[PATCH] nvmet-tcp: enable optional queue idle period tracking

Sagi Grimberg sagi at grimberg.me
Mon Feb 15 16:18:17 EST 2021



On 2/11/21 3:42 PM, Wunderlich, Mark wrote:
> nvmet-tcp: enable optional queue idle period tracking
> 
> Add 'queue idle period' option used by io_work() to support
> network devices enabled with advanced interrupt moderation
> supporting a relaxed interrupt model.

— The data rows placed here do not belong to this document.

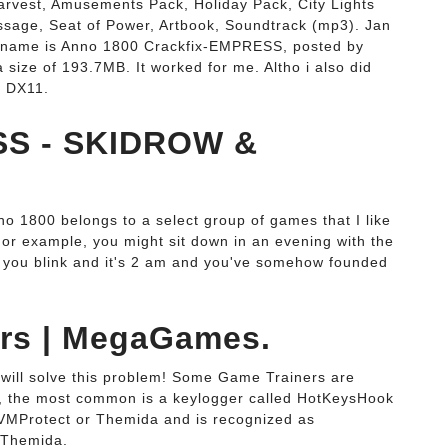
arvest, Amusements Pack, Holiday Pack, City Lights
sage, Seat of Power, Artbook, Soundtrack (mp3). Jan
 the name is Anno 1800 Crackfix-EMPRESS, posted by
ze of 193.7MB. It worked for me. Altho i also did
e DX11.
SS - SKIDROW &
1800 belongs to a select group of games that I like
 For example, you might sit down in an evening with the
hen you blink and it's 2 am and you've somehow founded
ers | MegaGames.
will solve this problem! Some Game Trainers are
n, the most common is a keylogger called HotKeysHook
 VMProtect or Themida and is recognized as
.Themida.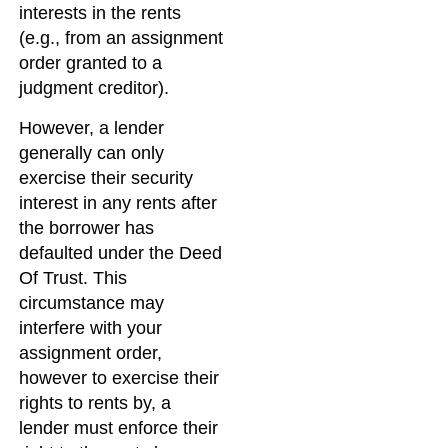
interests in the rents
(e.g., from an assignment
order granted to a
judgment creditor).
However, a lender
generally can only
exercise their security
interest in any rents after
the borrower has
defaulted under the Deed
Of Trust. This
circumstance may
interfere with your
assignment order,
however to exercise their
rights to rents by, a
lender must enforce their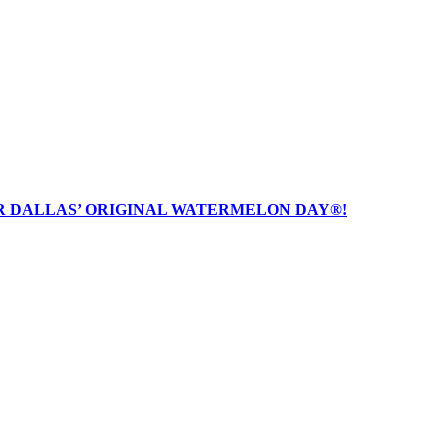
R DALLAS’ ORIGINAL WATERMELON DAY®!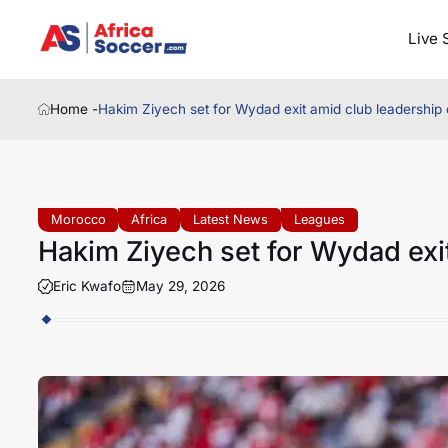
Live 
Home -
Hakim Ziyech set for Wydad exit amid club leadership
Morocco
Africa
Latest News
Leagues
Hakim Ziyech set for Wydad exi
Eric Kwafo
May 29, 2026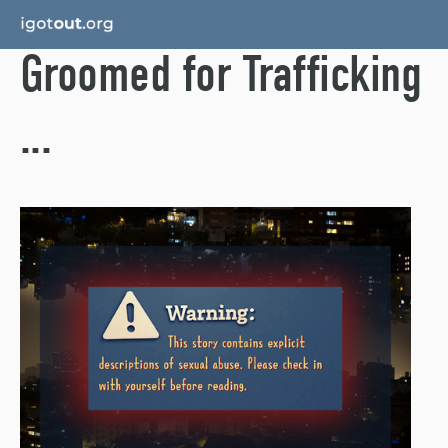
Groomed for Trafficking
...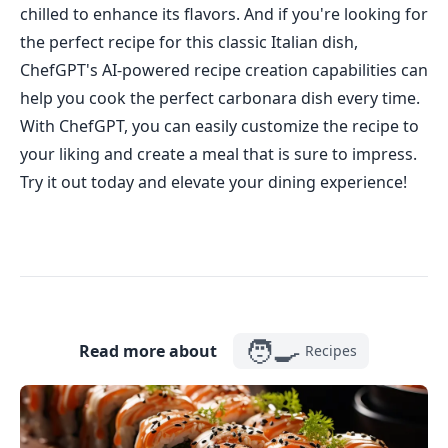
chilled to enhance its flavors. And if you're looking for
the perfect recipe for this classic Italian dish,
ChefGPT's AI-powered recipe creation capabilities can
help you cook the perfect carbonara dish every time.
With ChefGPT, you can easily customize the recipe to
your liking and create a meal that is sure to impress.
Try it out today and elevate your dining experience!
🧑‍🍳
Read more about
Recipes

It was discovered that
> such a NIC used on the target was unable to support initiator
> connection establishment, caused by the existing io_work()
> flow that immediately exits and does not re-queue itself at
> the first loop with no activity.
> 
> With this new option a queue is assigned a period of time
> that no activity must occur in order to become 'idle'.  Until
> the queue is idle the work item is requeued.
> 
> The new module option is defined as changeable making it
> flexible for testing purposes.
> 
> The pre-existing legacy behavior is preserved when no module option
> for queue idle period is specified.
> 
> Signed-off-by: Mark Wunderlich <mark.wunderlich at intel.com>
> ---
> Testing was performed with a NIC using standard HW interrupt mode, with
> and without the new module option enabled.  No measurable performance
> drop was seen when the patch was applied and the new option specified
> or not.  A side effect of a standard NIC using the new option
> will reduce the context switch rate.  We measured a drop from roughly
> 90K to less than 300 (for 32 active connections).

Nice!

> 
> For a NIC using a passive advanced interrupt moderation policy, it was
> then successfully able to achieve and maintain active connections with
> the target.
> ---
>   drivers/nvme/target/tcp.c |   65 ++++++++++++++++++++++++++++++++++++++++++++-
>   1 file changed, 64 insertions(+), 1 deletion(-)
> 
> diff --git a/drivers/nvme/target/tcp.c b/drivers/nvme/target/tcp.c
> index dc1f0f647189..f5e6e2806841 100644
> --- a/drivers/nvme/target/tcp.c
> +++ b/drivers/nvme/target/tcp.c
> @@ -29,6 +29,16 @@ static int so_priority;
>   module_param(so_priority, int, 0644);
>   MODULE_PARM_DESC(so_priority, "nvmet tcp socket optimize priority");
>   
> +/*
> + * Define a time period (in msecs)

Is this in msecs or usecs? Anyway I think it should be in the name as
well.

  that io_work() shall sample an activated
> + * queue before determining it to be idle.  This optional module behavior
> + * can enable NIC solutions that support socket optimized packet processing
> + * using advanced interrupt moderation techniques.
> + */
> +static int queue_idle_period;
> +module_param(queue_idle_period, int, 0644);
> +MODULE_PARM_DESC(queue_idle_period, "nvmet tcp io_work queue idle time period");

I think this should be called "queue_poll_period" maybe? because this is
the period a queue will keep actively trying to read data from the
socket regardless if there is any activity or not right?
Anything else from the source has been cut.